▶ [YOUR ASSIGNMENT]
Retype the entries below exactly, but begin at the line containing "Aide Au Transport" and end at the last line.

[RECORDS FOR THE TASK Boundary: Start]

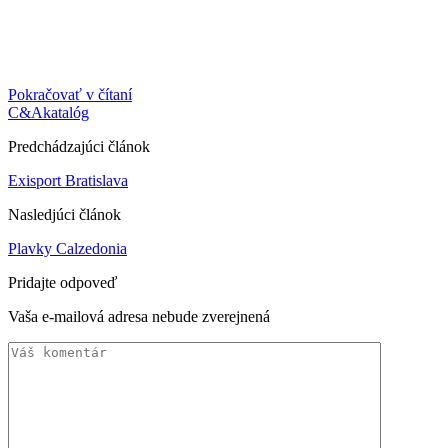
Pokračovať v čítaní
C&A
katalóg
Predchádzajúci článok
Exisport Bratislava
Nasledjúci článok
Plavky Calzedonia
Pridajte odpoveď
Vaša e-mailová adresa nebude zverejnená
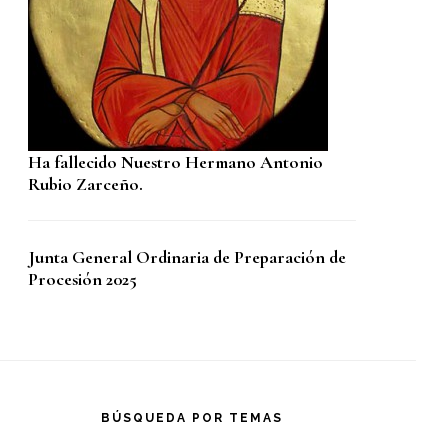
Ha fallecido Nuestro Hermano Antonio
Rubio Zarceño.
Junta General Ordinaria de Preparación de
Procesión 2025
BÚSQUEDA POR TEMAS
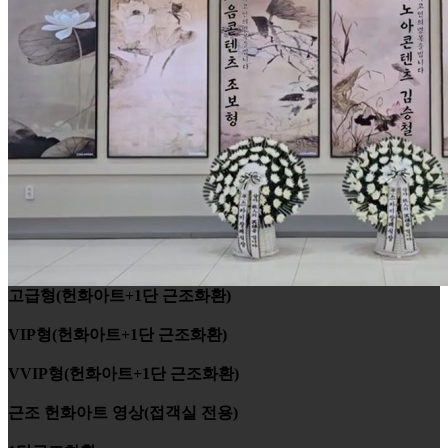
고급형(헌화아트+1단 근조화환)
VIP형(헌화아트+1단 근조화환)
VVIP형(헌화아트+1단 근조화환)
근조 헌화아트 영상(접객실 전용)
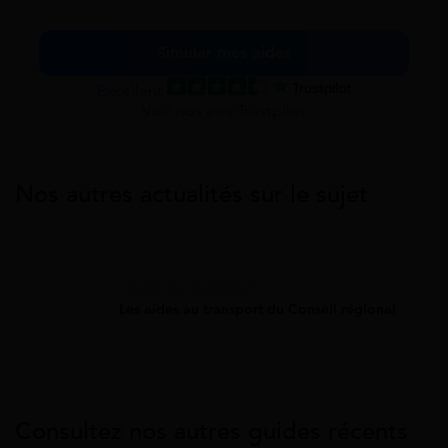
Simuler mes aides
Excellent
Voir nos avis Trustpilot
Nos autres actualités sur le sujet
Aide Au Transport
Les aides au transport du Conseil régional
Consultez nos autres guides récents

[RECORDS FOR THE TASK Boundary: End]

▶ [COMPLETED TASK]
Aide Au Transport
Les aides au transport du Conseil régional
Consultez nos autres guides récents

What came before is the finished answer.